WHAT IS BEING ASKED
First find the line with "If present, the" in the entries below, then set down exactly every line through the line with "behavior change and", that line included.

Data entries

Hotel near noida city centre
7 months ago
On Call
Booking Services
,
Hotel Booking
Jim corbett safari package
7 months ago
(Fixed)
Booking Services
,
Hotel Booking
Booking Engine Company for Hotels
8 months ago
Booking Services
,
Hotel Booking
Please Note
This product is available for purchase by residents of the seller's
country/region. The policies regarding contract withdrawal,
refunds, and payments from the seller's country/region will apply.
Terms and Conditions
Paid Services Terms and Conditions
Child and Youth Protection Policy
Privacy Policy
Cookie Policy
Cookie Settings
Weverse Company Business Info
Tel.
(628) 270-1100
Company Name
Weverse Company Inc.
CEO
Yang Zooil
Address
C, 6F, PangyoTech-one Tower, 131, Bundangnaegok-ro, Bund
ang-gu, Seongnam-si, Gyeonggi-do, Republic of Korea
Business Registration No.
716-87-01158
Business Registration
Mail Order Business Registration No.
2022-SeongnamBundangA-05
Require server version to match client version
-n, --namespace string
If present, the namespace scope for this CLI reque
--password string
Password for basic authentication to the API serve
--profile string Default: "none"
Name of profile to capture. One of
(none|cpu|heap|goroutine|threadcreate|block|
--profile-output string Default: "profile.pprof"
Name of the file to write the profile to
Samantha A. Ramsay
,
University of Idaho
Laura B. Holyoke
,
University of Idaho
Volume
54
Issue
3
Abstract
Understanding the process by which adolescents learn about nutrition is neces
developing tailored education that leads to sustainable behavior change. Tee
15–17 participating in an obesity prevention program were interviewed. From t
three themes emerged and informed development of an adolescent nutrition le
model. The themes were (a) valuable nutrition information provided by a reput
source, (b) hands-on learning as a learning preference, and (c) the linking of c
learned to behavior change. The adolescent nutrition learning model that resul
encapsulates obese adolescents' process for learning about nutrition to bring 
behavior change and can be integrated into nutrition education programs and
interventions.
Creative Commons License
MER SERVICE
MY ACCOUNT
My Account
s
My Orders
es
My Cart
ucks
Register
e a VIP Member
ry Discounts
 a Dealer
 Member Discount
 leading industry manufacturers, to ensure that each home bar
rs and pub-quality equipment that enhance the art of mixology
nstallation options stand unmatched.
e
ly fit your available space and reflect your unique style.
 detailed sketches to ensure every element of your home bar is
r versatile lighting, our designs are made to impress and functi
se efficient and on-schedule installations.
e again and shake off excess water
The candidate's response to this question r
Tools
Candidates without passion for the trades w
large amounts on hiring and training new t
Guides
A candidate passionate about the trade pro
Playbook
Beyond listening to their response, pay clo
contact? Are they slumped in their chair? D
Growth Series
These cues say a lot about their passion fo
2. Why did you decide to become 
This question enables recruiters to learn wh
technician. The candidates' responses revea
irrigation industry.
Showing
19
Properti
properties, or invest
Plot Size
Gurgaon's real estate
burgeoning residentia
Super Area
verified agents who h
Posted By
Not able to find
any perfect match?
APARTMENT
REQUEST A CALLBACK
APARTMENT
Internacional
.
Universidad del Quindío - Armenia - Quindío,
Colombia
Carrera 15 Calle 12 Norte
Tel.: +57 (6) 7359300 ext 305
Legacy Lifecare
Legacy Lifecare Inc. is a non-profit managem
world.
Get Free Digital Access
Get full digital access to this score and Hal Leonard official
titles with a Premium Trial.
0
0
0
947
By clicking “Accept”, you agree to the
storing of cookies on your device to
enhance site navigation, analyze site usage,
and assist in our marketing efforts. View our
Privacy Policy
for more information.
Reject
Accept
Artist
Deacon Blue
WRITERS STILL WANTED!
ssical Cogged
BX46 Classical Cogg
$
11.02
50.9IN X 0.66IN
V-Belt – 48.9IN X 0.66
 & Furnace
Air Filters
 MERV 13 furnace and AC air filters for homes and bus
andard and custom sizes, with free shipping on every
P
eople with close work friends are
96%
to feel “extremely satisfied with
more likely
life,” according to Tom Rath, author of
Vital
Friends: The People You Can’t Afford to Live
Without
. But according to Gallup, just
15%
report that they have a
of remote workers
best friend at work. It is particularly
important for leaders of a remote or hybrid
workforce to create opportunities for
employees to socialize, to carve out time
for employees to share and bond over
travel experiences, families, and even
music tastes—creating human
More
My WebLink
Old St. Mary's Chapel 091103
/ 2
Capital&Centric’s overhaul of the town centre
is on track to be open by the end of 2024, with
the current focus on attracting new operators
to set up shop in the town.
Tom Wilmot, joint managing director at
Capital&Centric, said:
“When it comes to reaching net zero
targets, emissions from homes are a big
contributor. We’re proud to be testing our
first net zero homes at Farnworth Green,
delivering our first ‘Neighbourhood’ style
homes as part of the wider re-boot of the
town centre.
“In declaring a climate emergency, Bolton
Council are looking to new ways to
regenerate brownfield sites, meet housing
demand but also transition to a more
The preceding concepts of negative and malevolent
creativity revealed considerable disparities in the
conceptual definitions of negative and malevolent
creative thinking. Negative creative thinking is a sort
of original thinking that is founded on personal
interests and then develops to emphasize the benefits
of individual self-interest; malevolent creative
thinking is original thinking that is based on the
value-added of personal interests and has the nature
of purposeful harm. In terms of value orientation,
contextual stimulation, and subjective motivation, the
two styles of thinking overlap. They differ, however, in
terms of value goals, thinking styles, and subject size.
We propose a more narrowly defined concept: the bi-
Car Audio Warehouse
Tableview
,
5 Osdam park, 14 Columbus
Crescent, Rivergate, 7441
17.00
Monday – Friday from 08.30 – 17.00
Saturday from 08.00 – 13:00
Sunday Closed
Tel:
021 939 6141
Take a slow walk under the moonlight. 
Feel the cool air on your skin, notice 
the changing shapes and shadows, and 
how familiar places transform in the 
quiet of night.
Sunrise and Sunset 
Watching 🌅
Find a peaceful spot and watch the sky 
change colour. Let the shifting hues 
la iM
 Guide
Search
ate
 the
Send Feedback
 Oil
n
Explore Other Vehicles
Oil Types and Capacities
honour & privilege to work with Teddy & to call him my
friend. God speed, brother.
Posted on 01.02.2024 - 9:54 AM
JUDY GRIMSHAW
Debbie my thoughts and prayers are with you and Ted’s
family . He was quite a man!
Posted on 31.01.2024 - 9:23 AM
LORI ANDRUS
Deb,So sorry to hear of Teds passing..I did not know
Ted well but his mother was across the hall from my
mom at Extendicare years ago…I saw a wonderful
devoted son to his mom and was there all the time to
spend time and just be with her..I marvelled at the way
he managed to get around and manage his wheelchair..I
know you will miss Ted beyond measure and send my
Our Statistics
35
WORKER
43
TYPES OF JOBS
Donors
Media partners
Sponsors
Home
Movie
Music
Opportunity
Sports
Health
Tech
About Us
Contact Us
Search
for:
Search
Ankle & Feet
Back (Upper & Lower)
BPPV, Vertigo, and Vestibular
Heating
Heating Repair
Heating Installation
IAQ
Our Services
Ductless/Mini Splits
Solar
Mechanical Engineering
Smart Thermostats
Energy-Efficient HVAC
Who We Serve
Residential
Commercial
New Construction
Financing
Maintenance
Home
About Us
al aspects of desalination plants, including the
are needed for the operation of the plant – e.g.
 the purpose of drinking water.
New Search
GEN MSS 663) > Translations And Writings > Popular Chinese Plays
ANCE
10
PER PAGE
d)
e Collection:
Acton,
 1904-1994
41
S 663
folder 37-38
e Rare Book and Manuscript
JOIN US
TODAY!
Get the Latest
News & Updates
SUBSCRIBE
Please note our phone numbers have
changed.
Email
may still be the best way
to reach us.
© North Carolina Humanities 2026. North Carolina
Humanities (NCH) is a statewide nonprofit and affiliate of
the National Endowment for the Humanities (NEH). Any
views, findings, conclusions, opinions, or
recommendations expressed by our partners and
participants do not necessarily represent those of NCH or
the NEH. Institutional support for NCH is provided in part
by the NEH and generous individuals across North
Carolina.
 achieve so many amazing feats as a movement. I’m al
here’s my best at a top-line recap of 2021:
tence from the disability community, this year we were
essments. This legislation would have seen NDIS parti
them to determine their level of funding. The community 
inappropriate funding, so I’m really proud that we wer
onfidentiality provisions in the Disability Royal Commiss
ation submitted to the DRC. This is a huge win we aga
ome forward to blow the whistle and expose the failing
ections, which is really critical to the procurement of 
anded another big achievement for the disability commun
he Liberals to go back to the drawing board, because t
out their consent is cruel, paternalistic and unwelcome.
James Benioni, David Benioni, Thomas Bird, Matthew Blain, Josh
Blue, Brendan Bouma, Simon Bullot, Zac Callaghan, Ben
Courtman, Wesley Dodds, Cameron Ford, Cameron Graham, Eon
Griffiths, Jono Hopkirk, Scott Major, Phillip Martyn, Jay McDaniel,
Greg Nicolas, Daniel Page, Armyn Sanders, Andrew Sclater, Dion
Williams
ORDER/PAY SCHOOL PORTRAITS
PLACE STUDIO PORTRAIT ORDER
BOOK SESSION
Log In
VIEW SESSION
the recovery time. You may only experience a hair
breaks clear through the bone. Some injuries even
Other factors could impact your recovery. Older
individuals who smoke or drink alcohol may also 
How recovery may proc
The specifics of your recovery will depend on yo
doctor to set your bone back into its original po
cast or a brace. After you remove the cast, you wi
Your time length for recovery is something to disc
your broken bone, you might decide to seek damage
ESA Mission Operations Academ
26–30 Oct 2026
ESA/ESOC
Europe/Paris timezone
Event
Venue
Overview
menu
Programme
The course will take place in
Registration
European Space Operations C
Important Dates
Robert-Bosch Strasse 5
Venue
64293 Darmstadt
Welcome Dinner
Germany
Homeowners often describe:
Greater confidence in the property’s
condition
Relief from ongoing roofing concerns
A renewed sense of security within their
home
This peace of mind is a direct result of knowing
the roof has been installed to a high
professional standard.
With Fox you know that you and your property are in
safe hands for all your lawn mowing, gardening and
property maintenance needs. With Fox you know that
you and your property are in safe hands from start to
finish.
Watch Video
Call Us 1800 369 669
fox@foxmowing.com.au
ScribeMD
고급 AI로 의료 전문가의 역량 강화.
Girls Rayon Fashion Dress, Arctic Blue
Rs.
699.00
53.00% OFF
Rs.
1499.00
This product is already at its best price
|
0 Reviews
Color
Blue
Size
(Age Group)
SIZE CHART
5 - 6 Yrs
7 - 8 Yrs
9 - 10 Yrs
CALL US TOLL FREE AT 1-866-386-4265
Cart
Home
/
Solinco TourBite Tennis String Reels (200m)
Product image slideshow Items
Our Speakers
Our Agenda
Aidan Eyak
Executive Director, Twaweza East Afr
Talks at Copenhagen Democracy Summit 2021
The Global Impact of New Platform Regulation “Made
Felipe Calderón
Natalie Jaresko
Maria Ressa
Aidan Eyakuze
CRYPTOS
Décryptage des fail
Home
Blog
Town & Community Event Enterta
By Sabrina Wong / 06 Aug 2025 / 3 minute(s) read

COMPLETED TASK
If present, the namespace scope for this CLI reque
--password string
Password for basic authentication to the API serve
--profile string Default: "none"
Name of profile to capture. One of
(none|cpu|heap|goroutine|threadcreate|block|
--profile-output string Default: "profile.pprof"
Name of the file to write the profile to
Samantha A. Ramsay
,
University of Idaho
Laura B. Holyoke
,
University of Idaho
Volume
54
Issue
3
Abstract
Understanding the process by which adolescents learn about nutrition is neces
developing tailored education that leads to sustainable behavior change. Tee
15–17 participating in an obesity prevention program were interviewed. From t
three themes emerged and informed development of an adolescent nutrition le
model. The themes were (a) valuable nutrition information provided by a reput
source, (b) hands-on learning as a learning preference, and (c) the linking of c
learned to behavior change. The adolescent nutrition learning model that resul
encapsulates obese adolescents' process for learning about nutrition to bring 
behavior change and can be integrated into nutrition education programs and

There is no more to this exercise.